Noëlle Lenoir : « Le XXème siècle fut celui de l’atome. Le XXIème siècle pourrait être celui du gène et du vivant » [1].
Depuis le début du XXIème siècle en effet, les découvertes, les avancées dans le domaine du gène et du vivant sont légion. Utilisant la science comme son outil favori, le chercheur a peu à peu réussi des exploits que personne n’aurait pu imaginer.
Face à cela, le législateur essaie autant que possible d’encadrer, de légiférer. Au lendemain de la Seconde Guerre mondiale déjà, les abus perpétrés en matière de recherche sur l’homme ont conduit la communauté à prendre position pour qu’une telle barbarie ne puisse se reproduire [2].
Par la suite, diverses conventions internationales ont été élaborées. En 1997, deux conventions majeures ont été adoptées : La convention d’Oviedo sur les Droits de l’Homme et la biomédecine qui consacre la protection des Droits de l’Homme et la dignité de l’être humain à l’égard des applications de la biologie et de la médecine ; et la Déclaration universelle sur le génome humain et les droits de l’Homme de l’Unesco.
En France, les prémisses de l’encadrement de la recherche sur l’être humain ont été posées avec la loi Huriet-Sérusclat de 1988. Avant cette loi, spécifiquement pendant la période post Seconde Guerre mondiale, toute recherche médicale non directement destinée à soigner un malade était considérée comme illicite et susceptible d’entraîner, pour le chercheur, une condamnation pour coups et blessures ou administration de substances nuisibles [3].
Par la suite, et notamment depuis 1994, diverses réformes sont intervenues. Après les lois de bioéthique de 1994, le législateur a adopté la loi n° 2004-800 du 6 août 2004 relative à la bioéthique. C’est le Code de la Santé Publique qui subissait des modifications le 25 mai 2016. La recherche sur l’embryon, notamment humain n’échappe pas à cet encadrement assez évolutif.
L’embryon est défini comme cet être humain pendant les 8 premières semaines de son développement à l’intérieur de l’utérus, ou en éprouvette puis dans l’utérus lors de la fécondation in vitro.
Comment le législateur français réglemente-t-il la recherche sur l’embryon ?
La réponse à cette question se fera par le biais d’une analyse binaire : La première partie sera consacrée à la réglementation de la recherche sur l’embryon humain entre autorisations, interdictions et considérations d’ordre éthique (I) ; la seconde partie mettra en exergue les sanctions en cas de non respect de la réglementation (II).
I- L’encadrement de la recherche sur l’embryon humain entre autorisations, interdictions et considérations d’ordre éthique.
Dans le cadre de la recherche sur l’embryon, une distinction est faite entre les recherches sur deux types d’embryons spécifiques : les embryons surnuméraires (A) ; et les recherches sur les autres embryons (B).
A- Le cas spécifique des embryons surnuméraires.
Un embryon surnuméraire est un embryon conçu lors d’une fécondation in vitro dans le cadre d’une procréation médicalement assistée.

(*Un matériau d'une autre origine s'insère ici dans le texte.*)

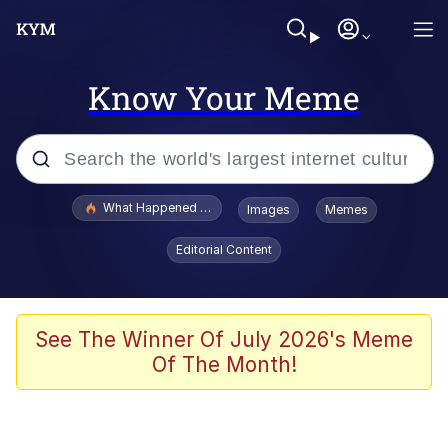
Know Your Meme
Popular searches
What Happened To Toadsworth / Toadsworth Is Dead
Images
Memes
Memes
Editorial Content
Just Put My Fries in the Bag Bro
Jacob Batalon CEO of Sex
See The Winner Of July 2026's Meme
Of The Month!
Winton Overwat (Overwatch)
Polyester Edit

Ces embryons peuvent être congelés sur demande écrite des parents, afin d’être implantés plus tard dans l’utérus de la mère. S’ils ne font plus l’objet d’un projet parental et si les parents y consentent, les embryons surnuméraires peuvent faire l’objet de recherche sur les cellules souches sous certaines conditions, selon la loi française de bioéthique de 2011.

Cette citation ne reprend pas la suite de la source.